While I have been writing and submitting, I have been sleeping through my blog. I noticed I got a new follower making my numbers come close to 50 followers. Welcome to Liz at who became follower number 48 this weekend. We met at Jenny’s Centus…a great place to meet fun writers.

Sunday, January 2, 2011

Words on a Cold Day

Yesterday morning I woke up at 5:30 a.m. I thought that might be too early to start 2011, and I rolled over. I did not wake up until almost 8:00 which is very late for me. I padded to the kitchen on chilly floors and flipped the tea maker switch. Thirty minutes later I was still fighting that tea maker! Since I had just replaced the electric kettle before Christmas, I did not want to face replacing the tea maker. While I use my many and varied tea pots the rest of the day, a tea maker works for dawn because can be set up the night before. One flip of the switch and I can jump into the day. It also keeps the brewed tea warm while I read, write, or use my S.A.D. lamp without my reheating things in the microwave.
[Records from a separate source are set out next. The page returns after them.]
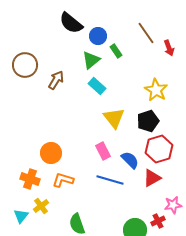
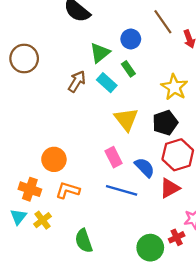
blue circle: (98, 36) -> (131, 39), moved
green rectangle: (116, 51) -> (128, 69), moved
brown arrow: (56, 80) -> (77, 81), moved
cyan triangle: (21, 216) -> (18, 217), moved

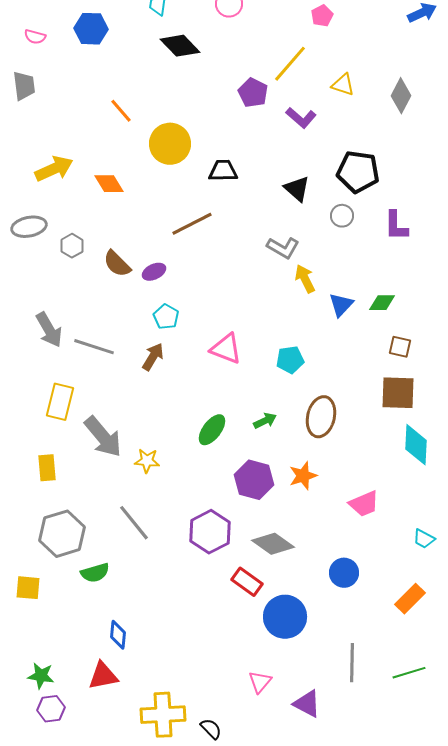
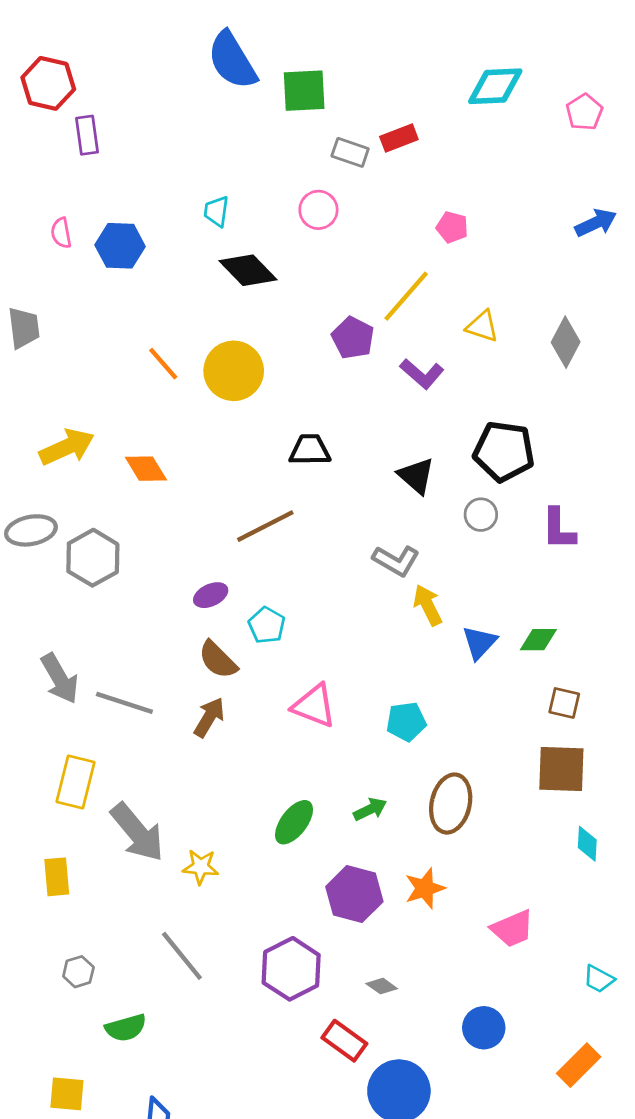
pink pentagon: (322, 16) -> (452, 227), turned -30
pink semicircle: (35, 37) -> (61, 233), moved, turned 65
yellow circle: (170, 144) -> (234, 371), moved
gray hexagon: (72, 246) -> (93, 558), size x1.6
brown semicircle: (117, 264) -> (218, 660), moved
cyan pentagon: (166, 317) -> (267, 625), moved
cyan diamond: (416, 445) -> (587, 844), size x0.6
gray hexagon: (62, 534) -> (78, 972), size x0.5
gray diamond: (273, 544) -> (382, 986), size x0.5
yellow square: (28, 588) -> (67, 1094), moved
The rest of the day it was robe, leftovers for meals, and pounding the keyboard. It felt good to make one online submission, prepare another for sending snail mail, to write a rough draft of a new story, and to make up an agenda for the January Writer Guild meeting. I wrote a Saturday Centus so I could “play” with Jenny on the side. Such fun to write the Centus, and it is a good exercise in tight writing!

I slept well last night. It was so cold during the night that air in the house was cool since I had turned down the furnace at bedtime. But a first tea pot of the morning was warming. Then came some inside exercise and another pot of tea with homemade egg muffins that could be warmed in the microwave. A little Sunday Morning on CBS and then back to work with words. I wrote a piece of fiction from a true story a friend had told me about his childhood dog Rusty. Thanks to tip from blogger pal Linda ( I think I will send it to the American Kennel Club fiction contest. They are looking for stories about animals this January.

I am wondering if any readers have seen or read the magazine Still Crazy. It is a publication that caters to the Baby Boomer age group. It is only published twice a year and so the reading times are May and November. If you would like to check it out yourself go to

Between things today I read some in Moon Over Manifest, a young adult fiction by Clare Vanderpool. This book caught my eye because the writer lives in Wichita, and she set her story in 1936 Frontenac, Kansas. Can’t beat those Midwestern gals for a good tale! With familiar towns like Frontenac (by another name) and Joplin and even a mention of Erie the book is fun to read. I think I will go read a little now at the end of the day…tomorrow’s dawn is heading my way. The first Monday of 2011 is on the way!

Saturday, January 1, 2011

Plans of Mice and Men...

This is Saturday Centus . The prompt must be used word for word somewhere in the story on not more than 100 words.The prompt is highlighted. For complete rules see:

                                  Today's prompt:Her crumpled up list of resolutions

Plans of Mice and Men

Kate followed Ronnie up the basement stairs, her heart still pounding like a bass drum. Gray light showered her dining table, now dusty with sheetrock crumbs. Cold air wrapped around her shoulders as she counted the four walls that still stood. Looking out the kitchen window she saw her neighbors huddling where their house, now a pile of matchsticks, once stood.

She looked down and saw her crumpled up list of resolutions still clinched in her fist just as Ronnie’s face began to register the damage.

She smiled slightly, reached for his hand, and found her voice. “I guess I will have to rewrite these.”

The scene is inspired by all those unfortunate people who lost their homes in the St. Louis area and Arkansas yesterday in a very freakish New Year's Eve tornado.